BEGIN Given entries
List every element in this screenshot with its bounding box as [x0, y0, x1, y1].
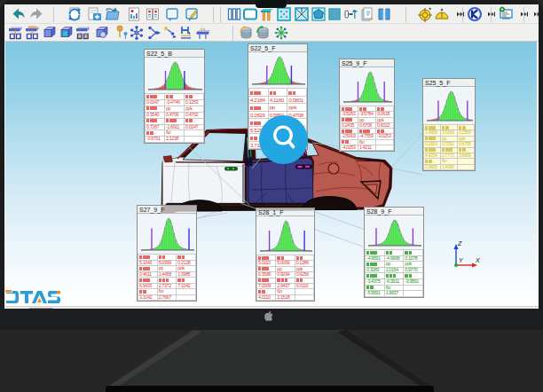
svg-text:Z: Z — [457, 240, 462, 247]
svg-text:X: X — [475, 257, 480, 263]
svg-text:Y: Y — [459, 257, 464, 263]
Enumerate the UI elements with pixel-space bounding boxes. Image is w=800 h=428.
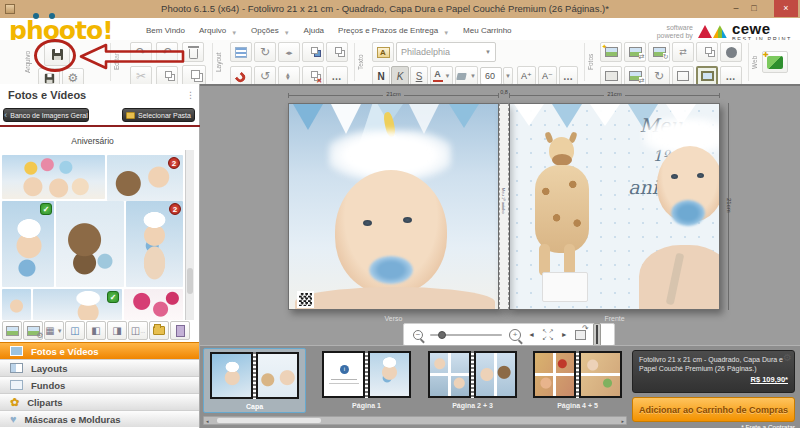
page-verso[interactable] xyxy=(288,103,499,310)
single-page-left-button[interactable]: ◧ xyxy=(86,321,106,340)
panel-fundos[interactable]: Fundos xyxy=(0,376,199,393)
fill-color-button[interactable]: ▼ xyxy=(455,66,478,86)
font-size-input[interactable]: 60 xyxy=(480,67,502,85)
menu-arquivo[interactable]: Arquivo▼ xyxy=(199,26,237,35)
rotate-photo-button[interactable]: ↻ xyxy=(648,66,670,86)
flip-v-icon: ◂▸ xyxy=(286,72,293,79)
photo-thumbnail[interactable] xyxy=(56,201,124,287)
zoom-slider[interactable] xyxy=(430,334,502,336)
cake-smear xyxy=(671,200,705,226)
swap-two-button[interactable]: ⇄ xyxy=(624,66,646,86)
bring-front-button[interactable] xyxy=(302,42,324,62)
bank-images-button[interactable]: ‹ Banco de Imagens Geral xyxy=(3,108,89,122)
caption-frente: Frente xyxy=(509,315,720,322)
exit-panel-button[interactable] xyxy=(170,321,190,340)
frame-button[interactable] xyxy=(600,66,622,86)
scrollbar-thumb[interactable] xyxy=(217,418,321,423)
ungroup-button[interactable]: ✕ xyxy=(302,66,324,86)
add-photo-button[interactable]: ✦ xyxy=(600,42,622,62)
italic-button[interactable]: K xyxy=(391,66,409,86)
group-divider xyxy=(748,43,749,81)
send-back-button[interactable] xyxy=(326,42,348,62)
single-page-right-button[interactable]: ◨ xyxy=(107,321,127,340)
rotate-cw-button[interactable]: ↻ xyxy=(254,42,276,62)
book-spine[interactable]: Meu 1º aninho xyxy=(499,103,509,310)
more-dots-icon[interactable]: ⋮ xyxy=(186,90,195,100)
text-more-button[interactable]: … xyxy=(559,66,578,86)
zoom-in-icon[interactable]: + xyxy=(509,329,521,341)
menu-bem-vindo[interactable]: Bem Vindo xyxy=(146,26,185,35)
menu-ajuda[interactable]: Ajuda xyxy=(304,26,324,35)
filmstrip-scrollbar[interactable]: ◂ ▸ xyxy=(203,416,627,425)
filmstrip-capa[interactable]: Capa xyxy=(203,348,306,413)
sidebar-scrollbar[interactable] xyxy=(185,150,194,320)
rotate-ccw-button[interactable]: ↺ xyxy=(254,66,276,86)
filmstrip-pagina-2-3[interactable]: Página 2 + 3 xyxy=(428,351,517,409)
layout-more-button[interactable]: … xyxy=(326,66,348,86)
font-smaller-button[interactable]: A⁻ xyxy=(538,66,557,86)
spread-view-toggle[interactable] xyxy=(593,323,601,346)
import-folder-button[interactable] xyxy=(149,321,169,340)
panel-layouts[interactable]: Layouts xyxy=(0,359,199,376)
photo-gear-icon xyxy=(27,326,40,336)
photo-table-button[interactable] xyxy=(672,66,694,86)
minimize-button[interactable]: – xyxy=(728,0,744,17)
panel-cliparts[interactable]: ✿ Cliparts xyxy=(0,393,199,410)
title-bar[interactable]: Phooto 6.1.5 (x64) - Fotolivro 21 x 21 c… xyxy=(0,0,800,18)
photo-hide-button[interactable] xyxy=(720,42,742,62)
bold-button[interactable]: N xyxy=(372,66,390,86)
photo-thumbnail[interactable] xyxy=(124,289,183,320)
phooto-app-window: Phooto 6.1.5 (x64) - Fotolivro 21 x 21 c… xyxy=(0,0,800,428)
menu-meu-carrinho[interactable]: Meu Carrinho xyxy=(463,26,511,35)
photo-thumbnail[interactable] xyxy=(2,155,105,199)
zoom-slider-handle[interactable] xyxy=(438,331,446,339)
fit-screen-icon[interactable]: ↖ ↗ ↙ ↘ xyxy=(542,328,554,341)
maximize-button[interactable]: □ xyxy=(746,0,762,17)
underline-button[interactable]: S xyxy=(410,66,428,86)
scroll-left-icon[interactable]: ◂ xyxy=(206,417,209,425)
view-grid-button[interactable]: ▦▼ xyxy=(44,321,64,340)
photo-settings-button[interactable] xyxy=(23,321,43,340)
select-folder-button[interactable]: Selecionar Pasta xyxy=(122,108,195,122)
panel-fotos-videos[interactable]: Fotos e Vídeos xyxy=(0,342,199,359)
filmstrip-pagina-1[interactable]: i Página 1 xyxy=(322,351,411,409)
menu-precos[interactable]: Preços e Prazos de Entrega▼ xyxy=(338,26,449,35)
product-price[interactable]: R$ 109,90* xyxy=(639,375,788,384)
menu-opcoes[interactable]: Opções▼ xyxy=(251,26,290,35)
next-page-icon[interactable]: ► xyxy=(561,331,568,338)
photo-thumbnail[interactable] xyxy=(2,289,31,320)
photo-picker-button[interactable] xyxy=(2,321,22,340)
rotate-view-icon[interactable] xyxy=(575,330,586,340)
photo-border-button[interactable] xyxy=(696,66,718,86)
align-lines-button[interactable] xyxy=(230,42,252,62)
snap-magnet-button[interactable] xyxy=(230,66,252,86)
photo-layers-button[interactable] xyxy=(696,42,718,62)
close-button[interactable]: × xyxy=(774,0,798,17)
font-color-button[interactable]: A ▼ xyxy=(430,66,453,86)
panel-mascaras[interactable]: ♥ Máscaras e Molduras xyxy=(0,410,199,427)
font-family-select[interactable]: Philadelphia ▼ xyxy=(396,42,496,62)
swap-icon: ⇄ xyxy=(639,53,645,60)
editor-canvas[interactable]: 21cm 0,8 21cm 21cm Meu 1 xyxy=(200,84,800,345)
web-upload-button[interactable] xyxy=(762,51,788,73)
scroll-right-icon[interactable]: ▸ xyxy=(621,417,624,425)
zoom-out-icon[interactable]: − xyxy=(413,330,423,340)
scrollbar-thumb[interactable] xyxy=(187,268,193,294)
filmstrip-pagina-4-5[interactable]: Página 4 + 5 xyxy=(533,351,622,409)
photo-more-button[interactable]: … xyxy=(720,66,742,86)
flip-v-button[interactable]: ◂▸ xyxy=(278,66,300,86)
page-frente[interactable]: Meu 1º aninho xyxy=(509,103,720,310)
chevron-down-icon: ▼ xyxy=(57,328,63,334)
sidebar-title: Fotos e Vídeos xyxy=(8,89,86,101)
font-bigger-button[interactable]: A⁺ xyxy=(517,66,536,86)
add-to-cart-button[interactable]: Adicionar ao Carrinho de Compras xyxy=(632,397,795,422)
flip-button[interactable]: ◂▸ xyxy=(278,42,300,62)
photo-cart-button[interactable]: ⇄ xyxy=(672,42,694,62)
previous-page-icon[interactable]: ◄ xyxy=(528,331,535,338)
swap-photo-button[interactable]: ⇄ xyxy=(624,42,646,62)
spread-view-button[interactable]: ◫ xyxy=(65,321,85,340)
replace-photo-button[interactable]: ↻ xyxy=(648,42,670,62)
font-size-dropdown[interactable]: ▼ xyxy=(503,67,513,85)
font-style-button[interactable]: A xyxy=(372,42,394,62)
page-numbers-button[interactable]: ◫… xyxy=(128,321,148,340)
END Given entries
What you return must match the records line for line, with the pictures left out.

Written solution —
List every element in this screenshot with its bounding box as [x0, y0, x1, y1].
svg-text:Z: Z — [457, 240, 462, 247]
svg-text:X: X — [475, 257, 480, 263]
svg-text:Y: Y — [459, 257, 464, 263]
Enumerate the UI elements with pixel-space bounding boxes. Image is w=800 h=428.
page-verso[interactable] xyxy=(288,103,499,310)
single-page-left-button[interactable]: ◧ xyxy=(86,321,106,340)
panel-fundos[interactable]: Fundos xyxy=(0,376,199,393)
fill-color-button[interactable]: ▼ xyxy=(455,66,478,86)
font-size-input[interactable]: 60 xyxy=(480,67,502,85)
menu-arquivo[interactable]: Arquivo▼ xyxy=(199,26,237,35)
rotate-photo-button[interactable]: ↻ xyxy=(648,66,670,86)
flip-v-icon: ◂▸ xyxy=(286,72,293,79)
photo-thumbnail[interactable] xyxy=(56,201,124,287)
zoom-slider[interactable] xyxy=(430,334,502,336)
cake-smear xyxy=(671,200,705,226)
swap-two-button[interactable]: ⇄ xyxy=(624,66,646,86)
bring-front-button[interactable] xyxy=(302,42,324,62)
bank-images-button[interactable]: ‹ Banco de Imagens Geral xyxy=(3,108,89,122)
caption-frente: Frente xyxy=(509,315,720,322)
exit-panel-button[interactable] xyxy=(170,321,190,340)
frame-button[interactable] xyxy=(600,66,622,86)
scrollbar-thumb[interactable] xyxy=(217,418,321,423)
ungroup-button[interactable]: ✕ xyxy=(302,66,324,86)
add-photo-button[interactable]: ✦ xyxy=(600,42,622,62)
italic-button[interactable]: K xyxy=(391,66,409,86)
group-divider xyxy=(748,43,749,81)
send-back-button[interactable] xyxy=(326,42,348,62)
single-page-right-button[interactable]: ◨ xyxy=(107,321,127,340)
rotate-cw-button[interactable]: ↻ xyxy=(254,42,276,62)
book-spine[interactable]: Meu 1º aninho xyxy=(499,103,509,310)
more-dots-icon[interactable]: ⋮ xyxy=(186,90,195,100)
text-more-button[interactable]: … xyxy=(559,66,578,86)
zoom-in-icon[interactable]: + xyxy=(509,329,521,341)
menu-bem-vindo[interactable]: Bem Vindo xyxy=(146,26,185,35)
menu-ajuda[interactable]: Ajuda xyxy=(304,26,324,35)
filmstrip-scrollbar[interactable]: ◂ ▸ xyxy=(203,416,627,425)
filmstrip-capa[interactable]: Capa xyxy=(203,348,306,413)
sidebar-scrollbar[interactable] xyxy=(185,150,194,320)
rotate-ccw-button[interactable]: ↺ xyxy=(254,66,276,86)
filmstrip-pagina-2-3[interactable]: Página 2 + 3 xyxy=(428,351,517,409)
layout-more-button[interactable]: … xyxy=(326,66,348,86)
font-smaller-button[interactable]: A⁻ xyxy=(538,66,557,86)
spread-view-toggle[interactable] xyxy=(593,323,601,346)
import-folder-button[interactable] xyxy=(149,321,169,340)
panel-layouts[interactable]: Layouts xyxy=(0,359,199,376)
photo-gear-icon xyxy=(27,326,40,336)
photo-table-button[interactable] xyxy=(672,66,694,86)
minimize-button[interactable]: – xyxy=(728,0,744,17)
panel-cliparts[interactable]: ✿ Cliparts xyxy=(0,393,199,410)
title-bar[interactable]: Phooto 6.1.5 (x64) - Fotolivro 21 x 21 c… xyxy=(0,0,800,18)
photo-hide-button[interactable] xyxy=(720,42,742,62)
bold-button[interactable]: N xyxy=(372,66,390,86)
photo-thumbnail[interactable] xyxy=(124,289,183,320)
phooto-app-window: Phooto 6.1.5 (x64) - Fotolivro 21 x 21 c… xyxy=(0,0,800,428)
menu-meu-carrinho[interactable]: Meu Carrinho xyxy=(463,26,511,35)
photo-thumbnail[interactable] xyxy=(2,155,105,199)
zoom-slider-handle[interactable] xyxy=(438,331,446,339)
fit-screen-icon[interactable]: ↖ ↗ ↙ ↘ xyxy=(542,328,554,341)
maximize-button[interactable]: □ xyxy=(746,0,762,17)
underline-button[interactable]: S xyxy=(410,66,428,86)
scroll-left-icon[interactable]: ◂ xyxy=(206,417,209,425)
view-grid-button[interactable]: ▦▼ xyxy=(44,321,64,340)
photo-settings-button[interactable] xyxy=(23,321,43,340)
select-folder-button[interactable]: Selecionar Pasta xyxy=(122,108,195,122)
panel-fotos-videos[interactable]: Fotos e Vídeos xyxy=(0,342,199,359)
filmstrip-pagina-1[interactable]: i Página 1 xyxy=(322,351,411,409)
menu-precos[interactable]: Preços e Prazos de Entrega▼ xyxy=(338,26,449,35)
product-price[interactable]: R$ 109,90* xyxy=(639,375,788,384)
menu-opcoes[interactable]: Opções▼ xyxy=(251,26,290,35)
next-page-icon[interactable]: ► xyxy=(561,331,568,338)
photo-thumbnail[interactable] xyxy=(2,289,31,320)
photo-picker-button[interactable] xyxy=(2,321,22,340)
rotate-view-icon[interactable] xyxy=(575,330,586,340)
photo-border-button[interactable] xyxy=(696,66,718,86)
align-lines-button[interactable] xyxy=(230,42,252,62)
snap-magnet-button[interactable] xyxy=(230,66,252,86)
photo-layers-button[interactable] xyxy=(696,42,718,62)
close-button[interactable]: × xyxy=(774,0,798,17)
font-color-button[interactable]: A ▼ xyxy=(430,66,453,86)
panel-mascaras[interactable]: ♥ Máscaras e Molduras xyxy=(0,410,199,427)
font-family-select[interactable]: Philadelphia ▼ xyxy=(396,42,496,62)
swap-icon: ⇄ xyxy=(639,53,645,60)
editor-canvas[interactable]: 21cm 0,8 21cm 21cm Meu 1 xyxy=(200,84,800,345)
web-upload-button[interactable] xyxy=(762,51,788,73)
scroll-right-icon[interactable]: ▸ xyxy=(621,417,624,425)
zoom-out-icon[interactable]: − xyxy=(413,330,423,340)
scrollbar-thumb[interactable] xyxy=(187,268,193,294)
filmstrip-pagina-4-5[interactable]: Página 4 + 5 xyxy=(533,351,622,409)
photo-more-button[interactable]: … xyxy=(720,66,742,86)
flip-v-button[interactable]: ◂▸ xyxy=(278,66,300,86)
page-frente[interactable]: Meu 1º aninho xyxy=(509,103,720,310)
chevron-down-icon: ▼ xyxy=(57,328,63,334)
sidebar-title: Fotos e Vídeos xyxy=(8,89,86,101)
font-bigger-button[interactable]: A⁺ xyxy=(517,66,536,86)
add-to-cart-button[interactable]: Adicionar ao Carrinho de Compras xyxy=(632,397,795,422)
flip-button[interactable]: ◂▸ xyxy=(278,42,300,62)
photo-cart-button[interactable]: ⇄ xyxy=(672,42,694,62)
previous-page-icon[interactable]: ◄ xyxy=(528,331,535,338)
swap-photo-button[interactable]: ⇄ xyxy=(624,42,646,62)
spread-view-button[interactable]: ◫ xyxy=(65,321,85,340)
replace-photo-button[interactable]: ↻ xyxy=(648,42,670,62)
font-size-dropdown[interactable]: ▼ xyxy=(503,67,513,85)
font-style-button[interactable]: A xyxy=(372,42,394,62)
page-numbers-button[interactable]: ◫… xyxy=(128,321,148,340)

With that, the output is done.